The law also makes New York’s Department of Financial Services (DFS) the overseer and regulatory authority of all such finance agreements. DFS can impose penalties for violations of the law, the language says.

The bill was passed through so quickly that unusual jargon remained in the final version, increasing the likelihood that there will be confusion during the roll-out. One such issue raised is the requirement that a capital provider disclose whether or not there is any “double dipping” going on in the transaction. The term led to a rather interesting debate on the Senate Floor where Senator George Borrello expounded that double dipping might be well understood at a party where potato chips are available but that it did not formally exist in finance and made little sense to have it written into law.
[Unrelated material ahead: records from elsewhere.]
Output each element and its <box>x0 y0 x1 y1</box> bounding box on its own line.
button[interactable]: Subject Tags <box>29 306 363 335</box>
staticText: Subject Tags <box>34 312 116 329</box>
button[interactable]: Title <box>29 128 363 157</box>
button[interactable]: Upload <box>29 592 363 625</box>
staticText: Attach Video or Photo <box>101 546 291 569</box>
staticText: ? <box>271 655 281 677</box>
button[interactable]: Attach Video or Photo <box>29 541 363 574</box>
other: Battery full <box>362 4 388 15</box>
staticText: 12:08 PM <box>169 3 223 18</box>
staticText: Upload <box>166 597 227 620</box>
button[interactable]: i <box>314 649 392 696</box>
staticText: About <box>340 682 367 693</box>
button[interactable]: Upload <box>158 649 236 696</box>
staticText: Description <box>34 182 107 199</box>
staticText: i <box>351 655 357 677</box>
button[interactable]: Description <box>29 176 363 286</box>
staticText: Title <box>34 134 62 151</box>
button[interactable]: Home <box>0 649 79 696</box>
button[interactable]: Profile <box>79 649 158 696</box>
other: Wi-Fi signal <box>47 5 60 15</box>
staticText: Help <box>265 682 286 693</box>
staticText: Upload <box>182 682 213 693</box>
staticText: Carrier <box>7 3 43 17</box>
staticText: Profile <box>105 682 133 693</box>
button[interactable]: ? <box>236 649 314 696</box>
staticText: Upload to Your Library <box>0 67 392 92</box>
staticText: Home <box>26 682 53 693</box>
The bill, originally introduced in May 2019, resurfaced in March of this year just as the Governor was issuing shut-down orders throughout the state. It, along with many other bills, then went into hibernation. It was brought back to life on July 10th and hurried through the committee process to be made available just in time for a floor vote this week before the legislative session closed for the rest of the year. It passed. All that is required now is the Governor’s signature.

Senator Kevin Thomas, the senate sponsor of the bill, admitted that there was opposition to the “technicalities” of it by some industry groups like the Small Business Finance Association and that PayPal was one such particular company that had opposed it on that basis. Senator Borrello raised the concern that a similar law had already been passed in California and that even with all of their best minds, the state regulatory authorities had been unable to come up with a mutually agreed upon way to calculate APR for products in which there is no absolute time-frame. Thomas, acknowledging that, hoped that DFS would be able to come up with their own math.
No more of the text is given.